**Try it**
Please say how many lines in the records below contain the word "monthly". Give only the number.

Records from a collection
•••
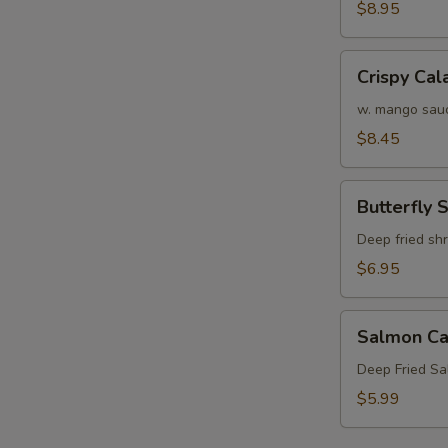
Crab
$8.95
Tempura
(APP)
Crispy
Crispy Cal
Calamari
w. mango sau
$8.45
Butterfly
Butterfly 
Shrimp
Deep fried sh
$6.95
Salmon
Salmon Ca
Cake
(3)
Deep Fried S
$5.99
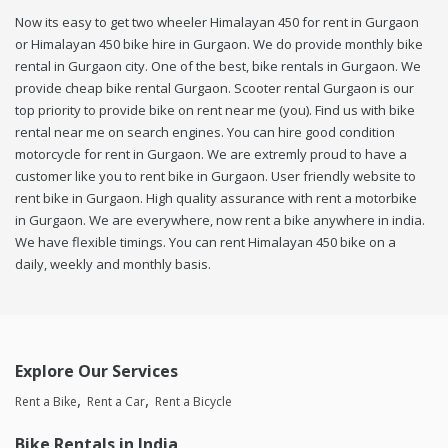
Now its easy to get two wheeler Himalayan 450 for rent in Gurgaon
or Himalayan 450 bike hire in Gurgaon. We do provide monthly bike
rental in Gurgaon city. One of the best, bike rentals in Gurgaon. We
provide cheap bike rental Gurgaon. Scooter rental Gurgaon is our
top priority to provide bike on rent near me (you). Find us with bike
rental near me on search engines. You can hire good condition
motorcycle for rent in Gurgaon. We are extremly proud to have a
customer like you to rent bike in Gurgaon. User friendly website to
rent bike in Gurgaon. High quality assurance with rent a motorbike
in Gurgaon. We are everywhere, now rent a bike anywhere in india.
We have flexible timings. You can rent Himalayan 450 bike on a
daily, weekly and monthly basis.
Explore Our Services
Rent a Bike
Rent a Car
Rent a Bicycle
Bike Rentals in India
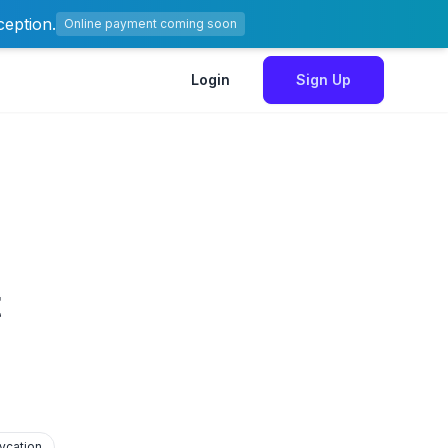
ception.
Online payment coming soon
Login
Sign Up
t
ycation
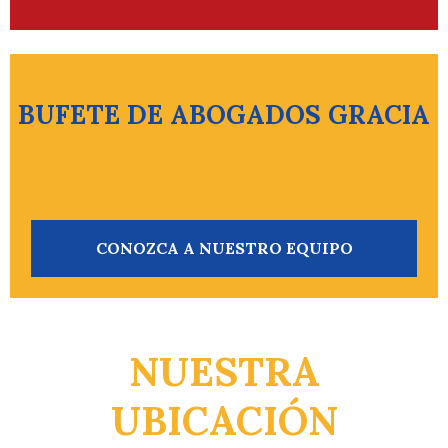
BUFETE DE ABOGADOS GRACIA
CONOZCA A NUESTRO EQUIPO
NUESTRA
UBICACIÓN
•••
**Solution for this task**
2